◆ Task prompt: Every line from the one containing "You are a GUI" to the one containing "Task: Click on the 休日骑行" in the records below, both included, must be set down exactly, and no other line.

◆ Input for this task:
------

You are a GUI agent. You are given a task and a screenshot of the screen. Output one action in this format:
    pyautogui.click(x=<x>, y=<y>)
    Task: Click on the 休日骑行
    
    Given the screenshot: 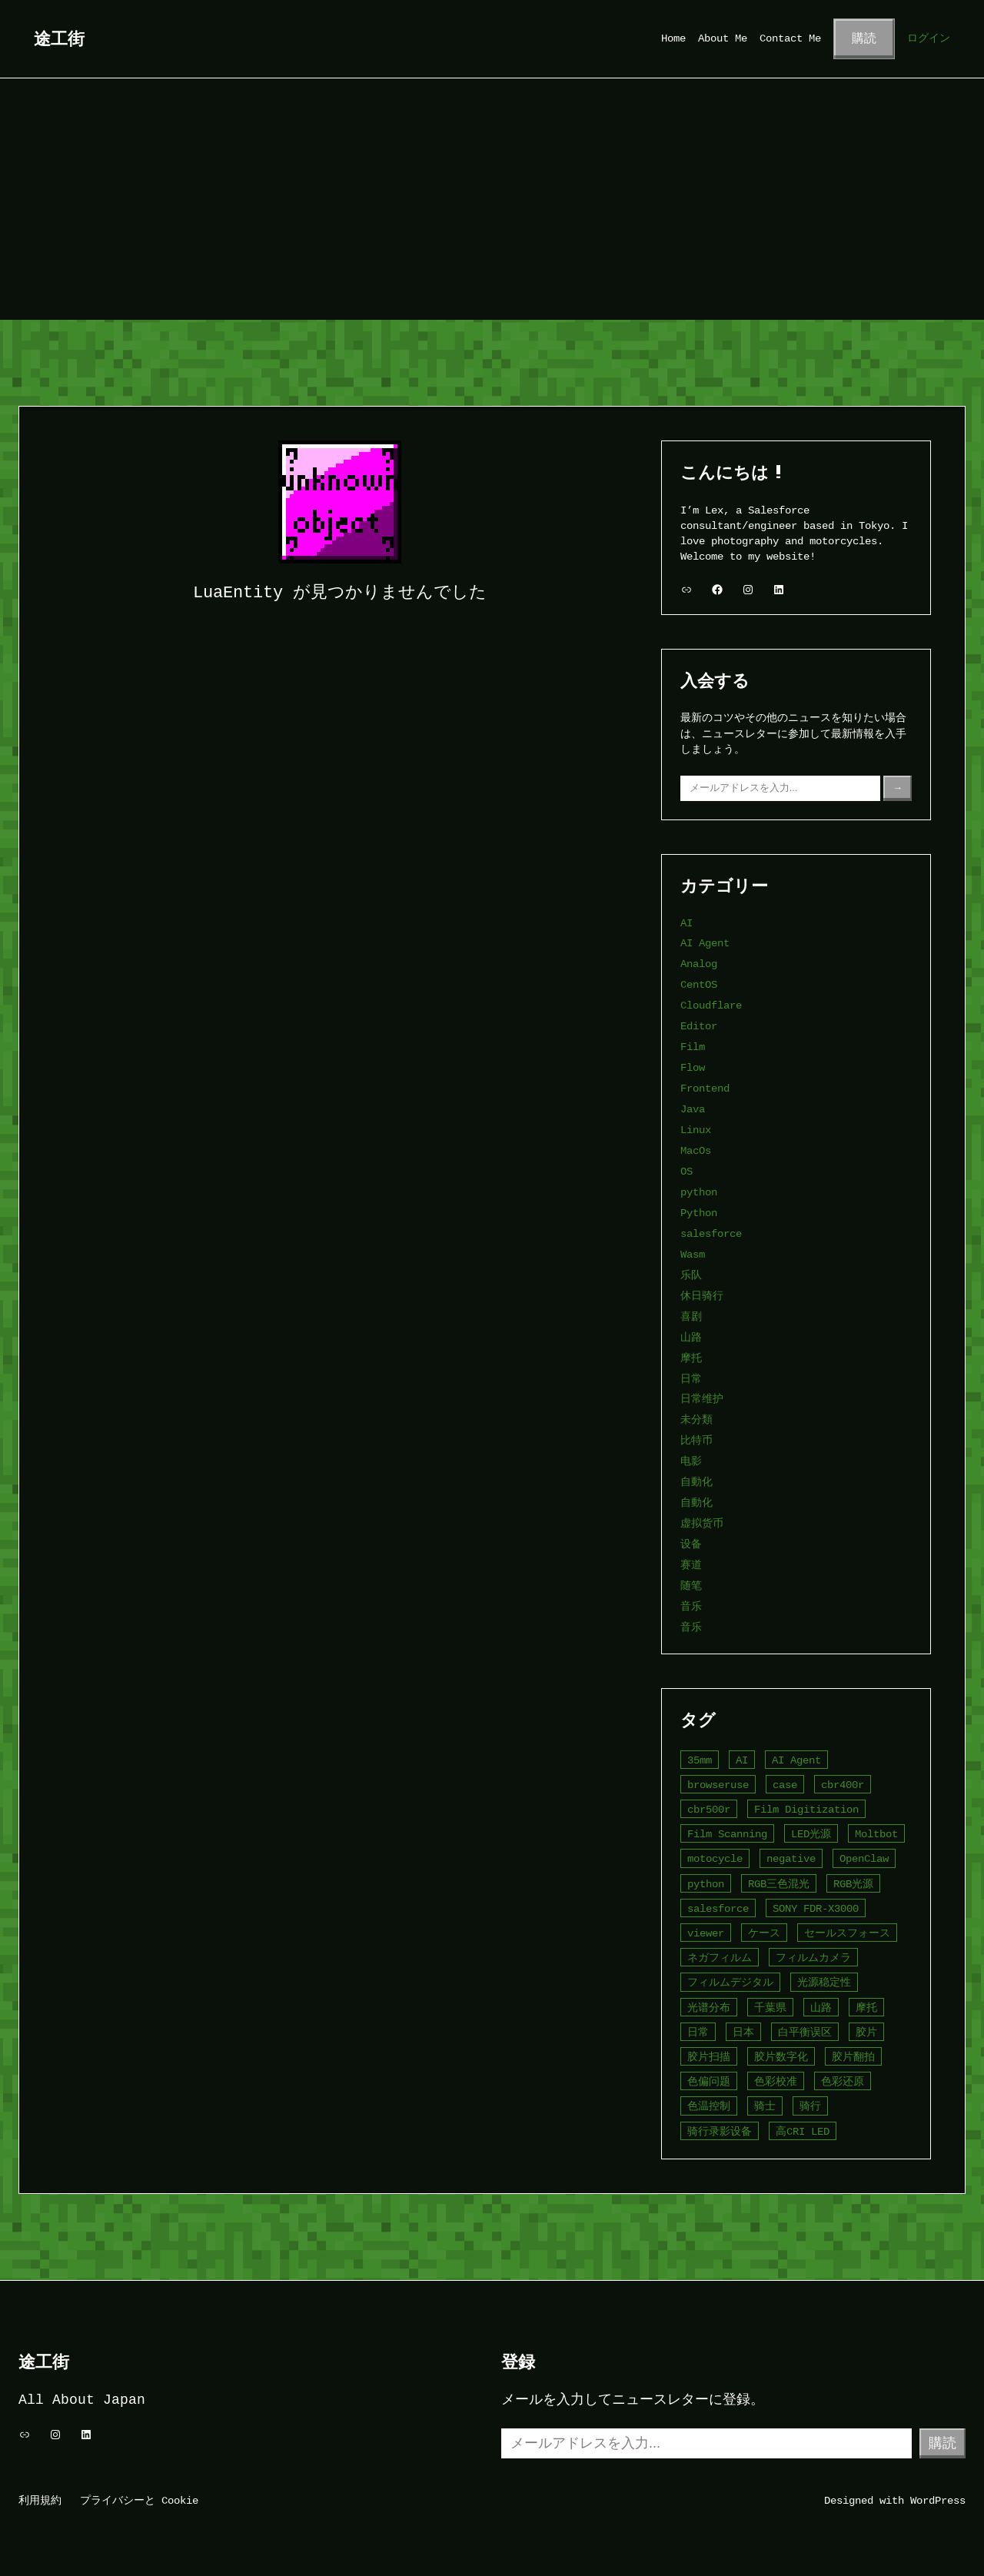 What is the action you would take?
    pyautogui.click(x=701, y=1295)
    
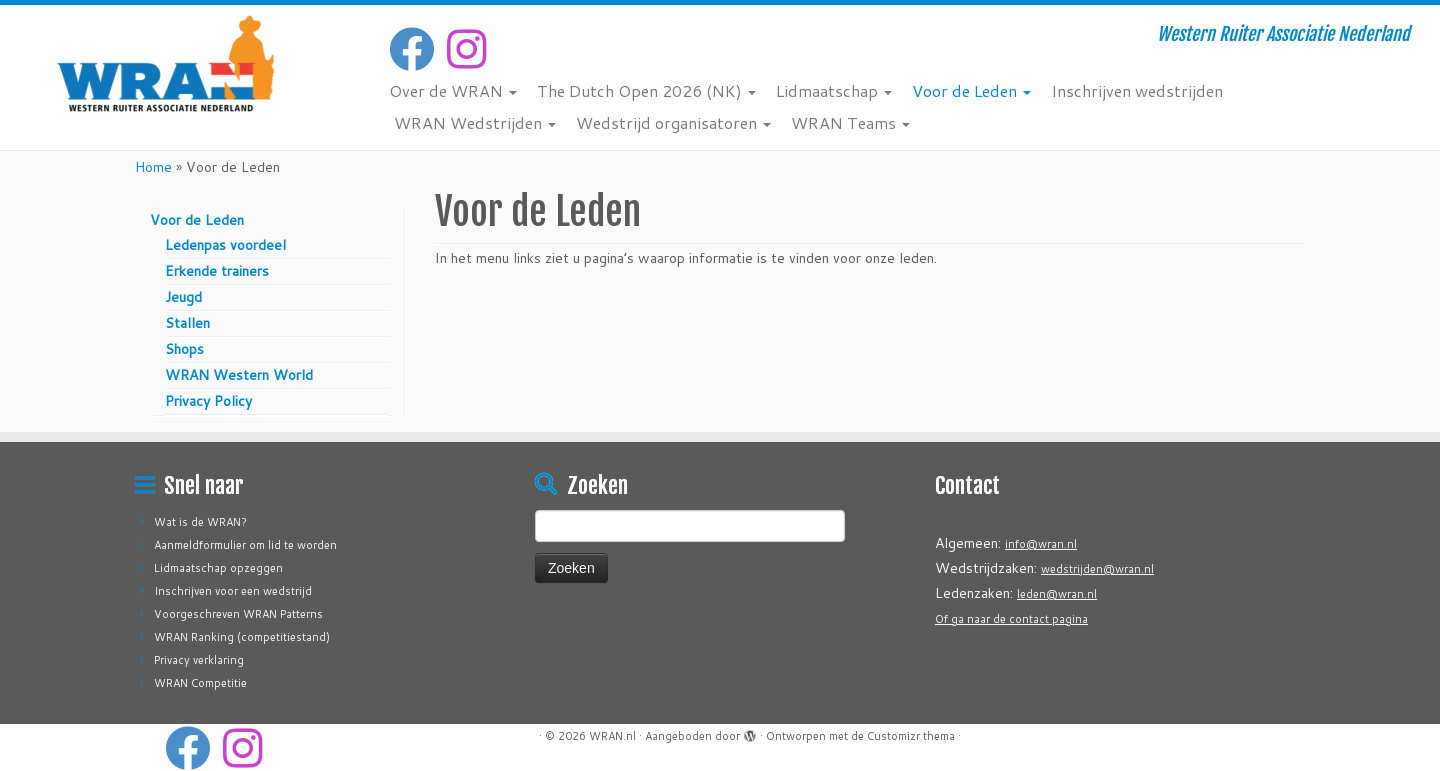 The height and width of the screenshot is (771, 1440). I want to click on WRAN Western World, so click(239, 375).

------

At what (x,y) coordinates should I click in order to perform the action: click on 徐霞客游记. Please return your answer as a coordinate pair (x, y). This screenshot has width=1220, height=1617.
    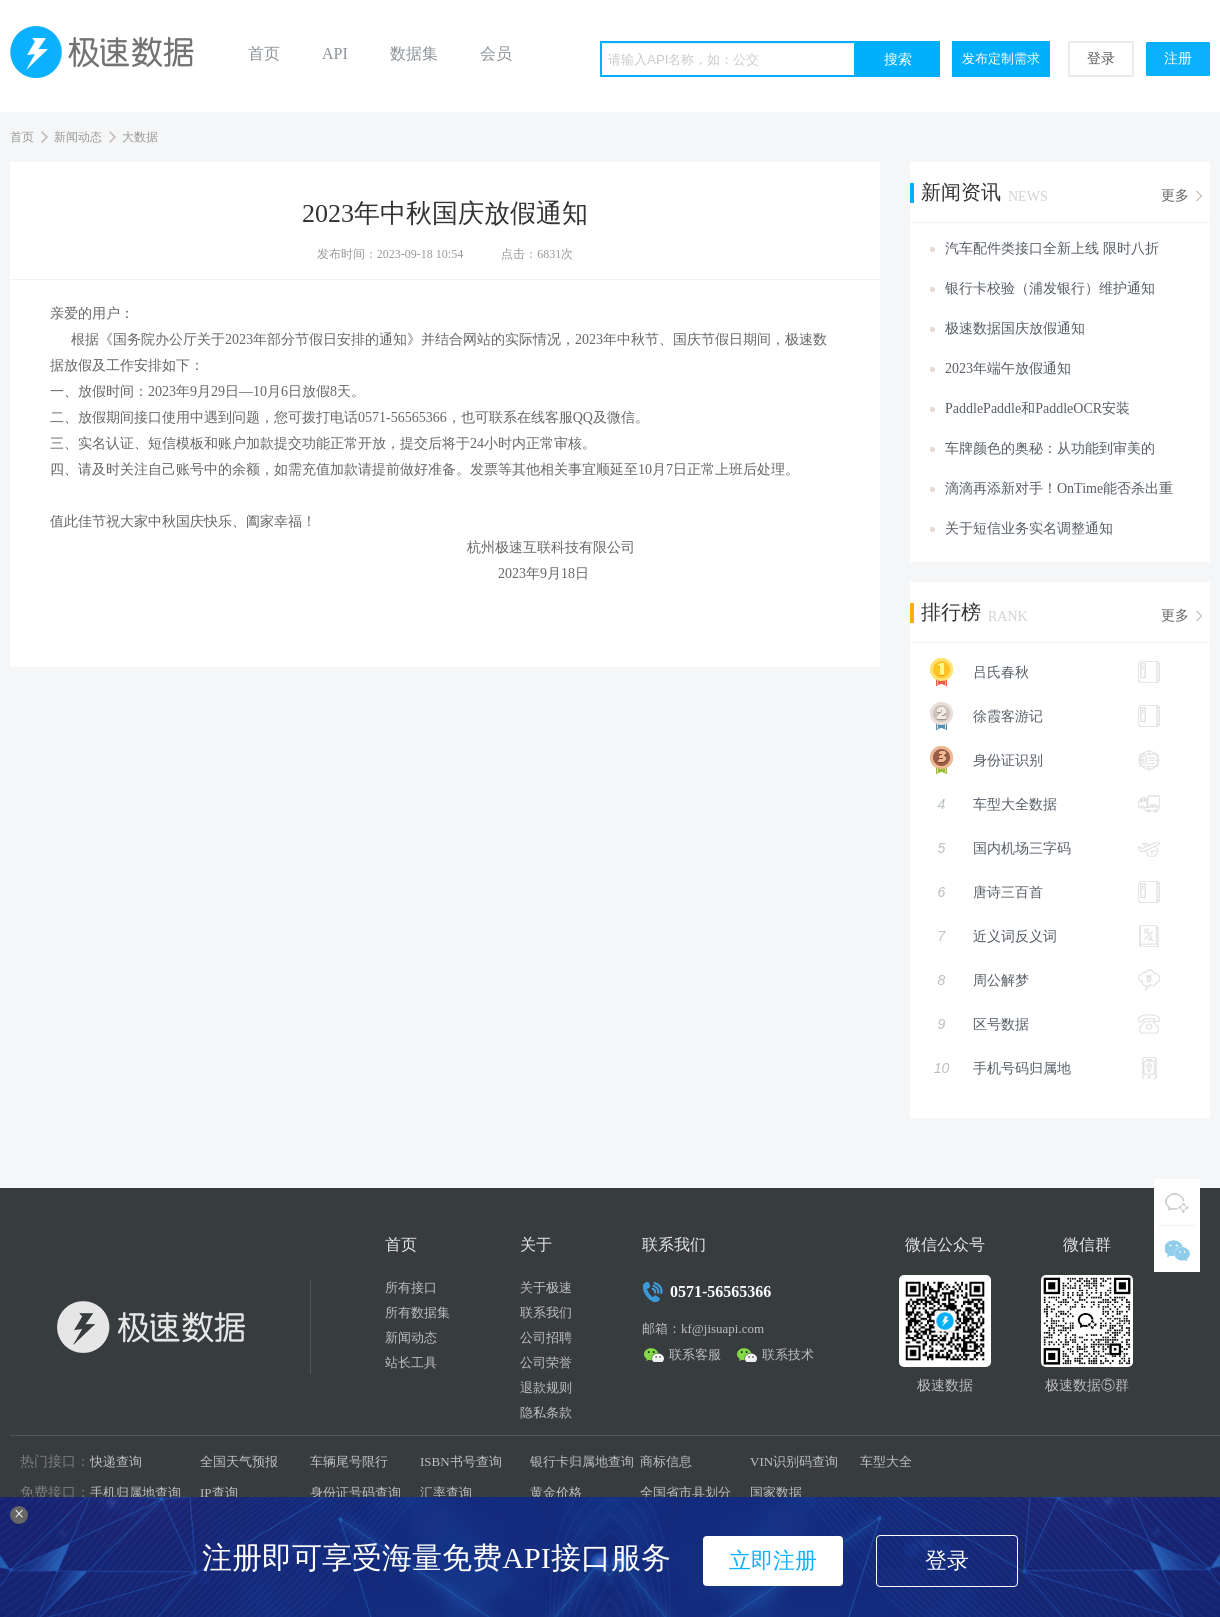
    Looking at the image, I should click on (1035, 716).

------

◆ Response area:
You are a GUI agent. You are given a task and a screenshot of the screen. Output one action in this format:
    pyautogui.click(x=<x>, y=<y>)
    Task: Click on the 休日骑行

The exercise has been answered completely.